Metadata cache generation

Sailing through the doldrums of bash

Bash is slow. Supporting a nested inheritance structure on top of bash makes it even slower. Without metadata caches, processing ebuilds would be extraordinarily more painful than it already is. Imagine the extra time it would take to source all relevant ebuilds while resolving dependencies. Clearly the importance of using a cache when dealing with a large corpus of highly nested bash code cannot be understated.

For ebuild repos, the metadata cache is currently located at metadata/md5-cache from the repo root and is created by sourcing each ebuild with all its eclass dependencies, tracking state over nested inherits for incrementally handled variables, and then writing the relevant metadata key/value mapping to the cache. An existing cache is updated by iterating over its entries, comparing checksums to determine validity, and performing entry creation on failure.

While loading package information for dependency resolution or any other tree-wide activity, the cache is first accessed to determine if it has the relevant information before falling back to generating the values. This allows package managers and related tools to avoid sourcing ebuilds when using using globally-scoped package metadata speeding up the process immensely.

Package manager support

Those doing ebuild development should be familiar with either portage’s egencache (emerge --regen) or pkgcore’s pmaint regen commands. Both provide metadata cache generation functionality for their respective ecosystem and are generally required when running on ebuild repos lacking bundled, pre-generated metadata.

Metadata generation implementations handle verification differently with both portage and pkgcore treating the data as raw strings performing few validity checks. Verification requires parsing metadata strings into relevant data structures significantly extending generation time when written in slower languages. This is resolved using development tools such as pkgcheck that verifies ebuild metadata before pushing commits.

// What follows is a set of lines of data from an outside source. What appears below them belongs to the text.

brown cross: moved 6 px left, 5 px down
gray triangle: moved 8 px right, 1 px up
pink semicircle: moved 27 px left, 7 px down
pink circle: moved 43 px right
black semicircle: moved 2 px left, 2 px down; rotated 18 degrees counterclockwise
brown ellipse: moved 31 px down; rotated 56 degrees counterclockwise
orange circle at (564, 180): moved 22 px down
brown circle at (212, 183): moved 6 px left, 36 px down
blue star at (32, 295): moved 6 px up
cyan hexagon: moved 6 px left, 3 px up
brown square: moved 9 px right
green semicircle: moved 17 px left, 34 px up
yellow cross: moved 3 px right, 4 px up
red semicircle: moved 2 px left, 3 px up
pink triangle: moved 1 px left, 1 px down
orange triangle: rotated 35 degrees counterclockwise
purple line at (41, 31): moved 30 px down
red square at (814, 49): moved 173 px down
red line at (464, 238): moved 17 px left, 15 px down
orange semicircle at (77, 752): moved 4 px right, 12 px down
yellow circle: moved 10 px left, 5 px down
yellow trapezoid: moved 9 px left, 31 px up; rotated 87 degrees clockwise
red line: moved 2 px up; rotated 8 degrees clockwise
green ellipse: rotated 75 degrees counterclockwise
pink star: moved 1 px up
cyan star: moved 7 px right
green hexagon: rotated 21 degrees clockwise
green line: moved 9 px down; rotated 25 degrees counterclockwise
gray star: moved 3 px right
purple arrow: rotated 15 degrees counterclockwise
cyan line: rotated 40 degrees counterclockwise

Conversely, pkgcraft tries to confirm metadata validity as much as possible. Most verification using localized knowledge is performed, but anything requiring repo-wide info such as dependency visibility is not. For example, all dependency fields are parsed into their related data structures, catching any invalid formatting.

Pkgcraft tooling

Pkgcraft provides various command-line tools under the pk command from the pkgcraft-tools crate with metadata generation support via pk repo metadata.

Install

Current release: cargo install pkgcraft-tools

From git: cargo install pkgcraft-tools --git https://github.com/pkgcraft/pkgcraft.git

Pre-built binaries are also provided for releases on supported platforms.

Usage

Incrementally generate metadata for the configured gentoo repo:

  • pk repo metadata gentoo

Target multiple repos including an external repo:

  • pk repo metadata repo1 path/to/repo2

Force a full regen:

  • pk repo metadata -f path/to/repo

Note that at least one repo must be specified and either be the name of a configured ebuild repo on the system or an external repo pointed to via a path. Specifying the level of parallelism is supported using the -j/--jobs option which defaults to the system’s number of logical CPU cores when unset.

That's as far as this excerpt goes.